As a lover of barbecue, slow-cooked and smoked meat, bread and wood-fired pizza, I was intrigued to learn that you can cook all of the above with a Big Green Egg.
The Customer Appreciation Day is a lovely opportunity to meet other people who have been using the Big Green Egg and to sample some dishes while tasting organic wine from The Wine Buff. The Wine Buff shares the premises with All Alfresco and has a wide selection of organic and bio-dynamic wines. We sampled a fabulous French red, Château La Fauconnerie Montagne St Emilion, 2016, with rich oak notes, full of tannins. I couldn’t help treating myself to a bottle of red wine afterwards, a slightly cheaper Tempranillo from La Mancha Viña Alambrada, Spain.
Star of the show was the food, expertly cooked on the Big Green Egg by Rory Morahan, The Druid Chef. As well as offering catering services, he has also appeared on national and international television and worked with a number of celebrities. He lavished us with a Christmas dinner fit for a king (or queen): turkey, stuffing, chestnuts, Brussels sprouts, cranberries and oranges, and roast potatoes. Of course to cook this feast he used the 2XL, the largest oven in the range. He told me the turkey took two hours to roast in the Big Green Egg, and the result was soft and juicy meat.
The Big Green Egg Is a Wood-Fired Oven, Tandoori Oven and Barbecue
For those unfamiliar with the Big Green Egg, “know as the Ultimate Cooking Experience” it is a charcoal-fired oven where you can barbecue meat, fish and vegetables as well as grill, roast low & slow, bake and smoke. It is extremely versatile and easy to clean (it works similarly to a self-cleaning oven), and it comes with a lifetime guarantee. It can reach temperatures of 300-400 degrees Celsius.

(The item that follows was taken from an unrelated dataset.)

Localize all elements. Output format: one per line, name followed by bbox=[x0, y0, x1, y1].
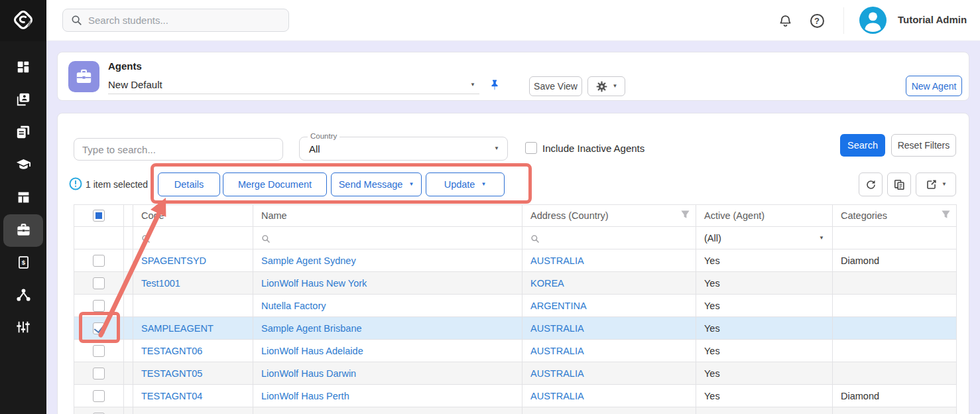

The Big Green Egg is popular with both acclaimed chefs and home cooks who wants simplicity, versatility and convenience.
It is branded as a complete outdoor cooking system, designed to optimise thermal conduction with an air-tight seal and optimise airflow through a top vent and flow draft door at the bottom. The external temperature (snow, rain or wind) will not affect the internal temperature of the EGG.
The ceramic material used to manufacture the oven has been developed by NASA. All the manufacturing is done in Mexico. The Big Green EGG uses patented components and insulating ceramics to retain and moisture to prevent foods from drying out.
To fire the oven you can choose oak and hickory natural charcoal for barbecuing or woodchip for smoking.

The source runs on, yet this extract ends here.